As a fantasy/scifi reader, I get sucked into a lot of series. From the age of about 8, my years were partly defined by what I was waiting for (don’t judge me): the next Alanna book, the next Deverry book, the next Malloreon book, the next Wheel of Time book.

Some of these lived up to my expectations. Some didn’t. Sometimes, it wasn’t even the writer’s fault: in the first UK edition of Sorceress of Darshiva, some clever soul at the publishing house – presumably – had replaced a good god’s name with that of a minor villain from the Belgariad, which was distracting. Worse, my edition of Polgara the Sorceress had a chunk of chapters bound into it twice (and the chapters which should have been there weren’t included at all). I was already finding Eddings repetitive – this took it a step too far.

Usually though, it’s entirely on the author or on me. It’s either not very good, or it’s just not my cup of tea – or it takes so long for the series to progress that it becomes a cup of tea I find too cold to drink. So, what will I – and won’t I – be reading to completion?

A Song of Ice and Fire – George R R Martin

I don’t know whether I’ll ever finish this series. HBO did a sufficiently good job, and I found A Feast For Crows and A Dance With Dragons incredibly frustrating as they were soooo slooooow (also: ironborn. I don’t care. Sail away). There’s a chance I’ll watch the final season of the show and never bother. On the other hand, rushing out to buy the next volume on release is so ingrained in my soul that I might just do on reflex. Assuming it ever gets written.

The Wheel of Time – Robert Jordan (& Brandon Sanderson)

I know, I know – I spent my teenage years pining for the next book to come out. And the series is now complete, and I haven’t finished it yet. Like A Song of Ice and Fire, I grew tired of the slow plot progression – and the endless procrastination introduction of new subplots – long before Jordan died.

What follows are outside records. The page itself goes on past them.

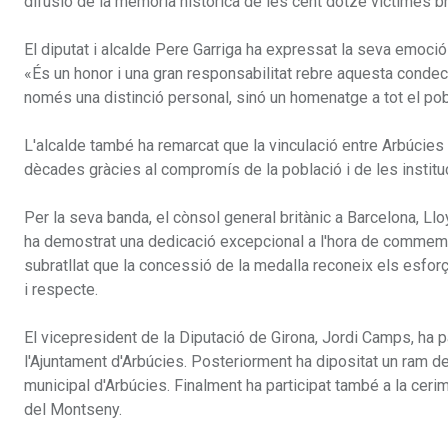
difusió de la memòria històrica de les cent dotze víctimes br
El diputat i alcalde Pere Garriga ha expressat la seva emoció
«És un honor i una gran responsabilitat rebre aquesta con
només una distinció personal, sinó un homenatge a tot el pobl
L'alcalde també ha remarcat que la vinculació entre Arbúcies 
dècades gràcies al compromís de la població i de les instituc
Per la seva banda, el cònsol general britànic a Barcelona, Ll
ha demostrat una dedicació excepcional a l'hora de commemor
subratllat que la concessió de la medalla reconeix els esforç
i respecte.
El vicepresident de la Diputació de Girona, Jordi Camps, ha part
l'Ajuntament d'Arbúcies. Posteriorment ha dipositat un ram de
municipal d'Arbúcies. Finalment ha participat també a la ceri
del Montseny.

Then I found Sanderson’s prose style jarring. In the end, I decided it wasn’t worth the effort and read a Wikipedia recap. I have no regrets.

The Kingkiller Chronicle – Patrick Rothfuss

This one suffered from being overhyped. So many people raved about it I was expecting… more. Don’t get me wrong, it was fine – it whiled away the time during a lull in other series I loved – but fine was as far as I went. I liked The Wise Man’s Fear a good deal less, and I can’t imagine I’ll bother with the rest unless I somehow clear my TBR and find myself with nothing else to read. And I can’t imagine that.

The Left Hand of God – Paul Hoffman

I’d actually more or less forgotten this book until @arubunwritten linked to my evisceration review the other day. Suffice to say I found no redeeming features in the first book, although my review makes me chuckle so I guess there’s that. I still haven’t read the Wikipedia summaries to see how the series ends (…and I still don’t care).

But that’s enough grouching about books I don’t think I’ll give more time to. What about ones that I’ll definitely be reading – however long it takes for the next one to come out?

Who knows how long it will take Scott Lynch to finish the Gentleman Bastards sequence? Who cares? I will be here and happy any time another Locke Lamora book drops into my lap.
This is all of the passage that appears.